ただ単にに、あちらのせかい・こちらのせかいと言ったような、
曖昧な境界線をつい踏み越えてしまっただけの、
安易で、そして不安定で、不可解かつ混沌として無意識の世界だ。

映画『バージンスーサイド』の原作となった、
『ヘビトンボの季節に自殺した五人姉妹』(ジェフリー・ユージェニデス)が
引用されている節を読みながら、まさにあの作品の空気を感じられるような、
そんな気がした。というより、引用を読んで、作者があの作品の空気を
この作品中に取り入れたかったのか、ということで合点した。

2段組で文量も多く、読み始めるまでは躊躇したけれども、
ほしおさなえの文章が柔らかいからか、
その言葉のセンスが柔らかい、というかな、
すらすらと読めた。

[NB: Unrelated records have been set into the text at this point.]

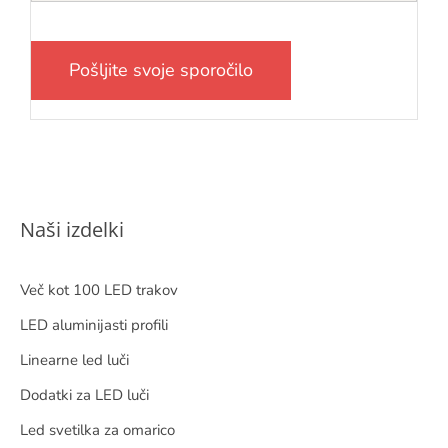
Naši izdelki
Več kot 100 LED trakov
LED aluminijasti profili
Linearne led luči
Dodatki za LED luči
Led svetilka za omarico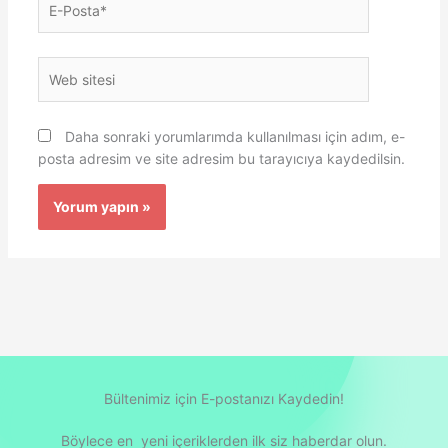
Posta*
Web
sitesi
Daha sonraki yorumlarımda kullanılması için adım, e-
posta adresim ve site adresim bu tarayıcıya kaydedilsin.
Bültenimiz için E-postanızı Kaydedin!
Böylece en yeni içeriklerden ilk siz haberdar olun.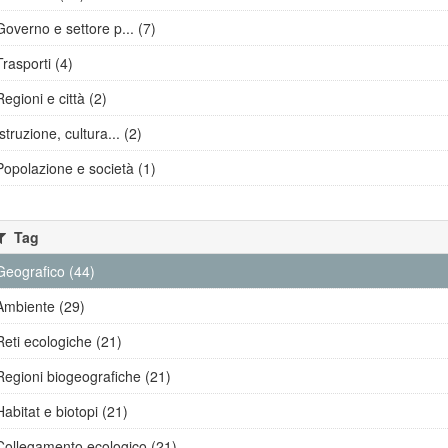
Governo e settore p... (7)
Trasporti (4)
Regioni e città (2)
Istruzione, cultura... (2)
Popolazione e società (1)
Tag
Geografico (44)
Ambiente (29)
Reti ecologiche (21)
Regioni biogeografiche (21)
Habitat e biotopi (21)
Collegamento ecologico (21)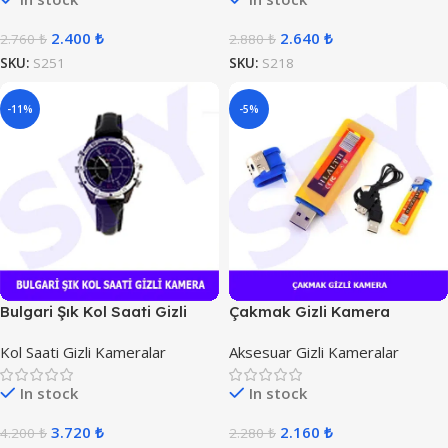
2.400
₺
2.640
₺
2.760
₺
2.880
₺
SKU:
S251
SKU:
S218
-11%
-5%
Bulgari Şık Kol Saati Gizli
Çakmak Gizli Kamera
Kamera
Kol Saati Gizli Kameralar
Aksesuar Gizli Kameralar
In stock
In stock
3.720
₺
2.160
₺
4.200
₺
2.280
₺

二つの死の真相を巡る双方向からの推理を
読者である自分は、情報を与えられているわけで。
その情報から(犯人はあの人?)と思っていたら、
とんだどんでん返しで、目下の犯人ははずれてしまった。
その代わり、一番最後に判明する真相には、
自分の推理、かなり近づいていたけどね。

面白かった。意外にミステリーな要素が多くて、
情報も多いし、登場人物たちが推理しているシーンも多いし。
推理する楽しさもあった。学園物っていうのも、
その限られた特殊な世界での出来事、って感じで好きだな。
少女時代にある、あの独特の感性が生きている作品でした。
混沌として、深層心理の世界。

それにしても、ヘビイチゴ・サナトリウムってタイトル。
この言葉の選びようが素敵。乙女って気がするな。
ヘビイチゴとサナトリウムを組み合わせるセンスが良い。
流石は詩人ですね、と感心した。